#2789
madge456
Participant

How wise you are ! It was kind to hear that you understand what I am going thru and I think without knowing it I have been trying to do what you said. I decided that was I thought would *fix everything* really wouldn’t and that maybe I just need to be ok with the fact we are in 2 different beds – and I told my cg so – It had been bothering me and I was focusing on that as the solution to everything. Now I realize that it is more important for us to try and get along and his behaviors to change than for us to be in the same bedroom. And I felt at peace with that. I am focusing on the whole picture now instead of just the parts that need fixing.
One thing I do want to say is I feel I have been **more** than patient. My cg’s problems, while not always gambling, have been going on most of our marriage.
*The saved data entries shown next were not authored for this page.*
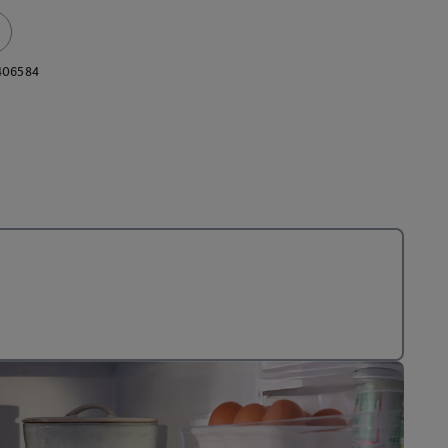
406584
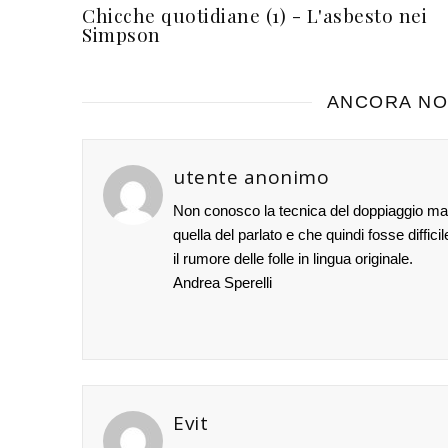
Chicche quotidiane (1) - L'asbesto nei
Simpson
ANCORA NO
utente anonimo
Non conosco la tecnica del doppiaggio ma l
quella del parlato e che quindi fosse diffic
il rumore delle folle in lingua originale.
Andrea Sperelli
Evit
Id say 17 out of the 20 years we have been together have been filled with lies, hidden bank acou
*ts, addictions (various), disappearing at odd times, diagnosis of mental illness and the craziness there of, sexual abuses and addictions, etc, etc… And during all this time I have been supportive, been to many therapists with him for couples counseling, my own therapy, and at last addition he has had at least 6 different therapists in maybe 8 years? that I can remember anyway…not adding all the different psychiatrist he has had, falling asleep at the wheel multiple times, multiple (MANY!) car accidents, etc. I have been excruciatingly patient..too patient many people have said. So in this regard, it is not a shock that at this point I am *SO SICK* of all his drama and problems – Yet here I remain. I guess I decided for my kids this is better for now. And I had a dream last night that my cg died and I was so sad…I yearn for the good times – we had had many- and I agree that you can only be where you are and enjoy those moments.

I asked myself if I knew I only had 2 years to live, would I leave my cg? Thinking of unfinished business I might want to do (meet someone else, etc) and my answer to myself was “no” – I would not leave him bc nothing is guaranteed and I want my family – I want my kids to have a family and I want my family and my cg is trying to change.

I am not sure if this makes sense to anyone but me, but I hope it does. Ell, I appreciate all the time you took writing to me and knowing that you have asked the same questions I have..I don’t know what the answers will be but I am here daily waiting for the answers to show up.